What the task requires:
This task calls for every entry below to be repeated exactly, without the pictures.

Source material:
▬▬▬▬▬▬▬▬▬▬

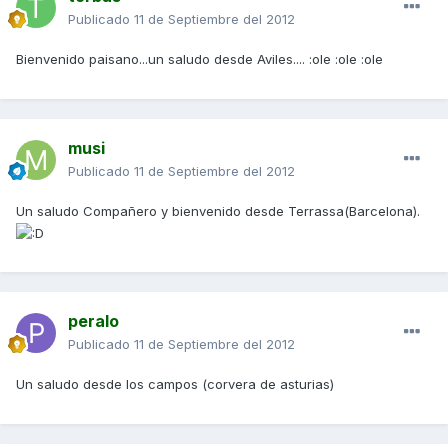
Publicado
11 de Septiembre del 2012
Bienvenido paisano...un saludo desde Aviles.... :ole :ole :ole
musi
Publicado
11 de Septiembre del 2012
Un saludo Compañero y bienvenido desde Terrassa(Barcelona).
peralo
Publicado
11 de Septiembre del 2012
Un saludo desde los campos (corvera de asturias)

▬▬▬▬▬▬▬▬▬▬

Reply:
Publicado
11 de Septiembre del 2012
Bienvenido paisano...un saludo desde Aviles.... :ole :ole :ole
musi
Publicado
11 de Septiembre del 2012
Un saludo Compañero y bienvenido desde Terrassa(Barcelona).
peralo
Publicado
11 de Septiembre del 2012
Un saludo desde los campos (corvera de asturias)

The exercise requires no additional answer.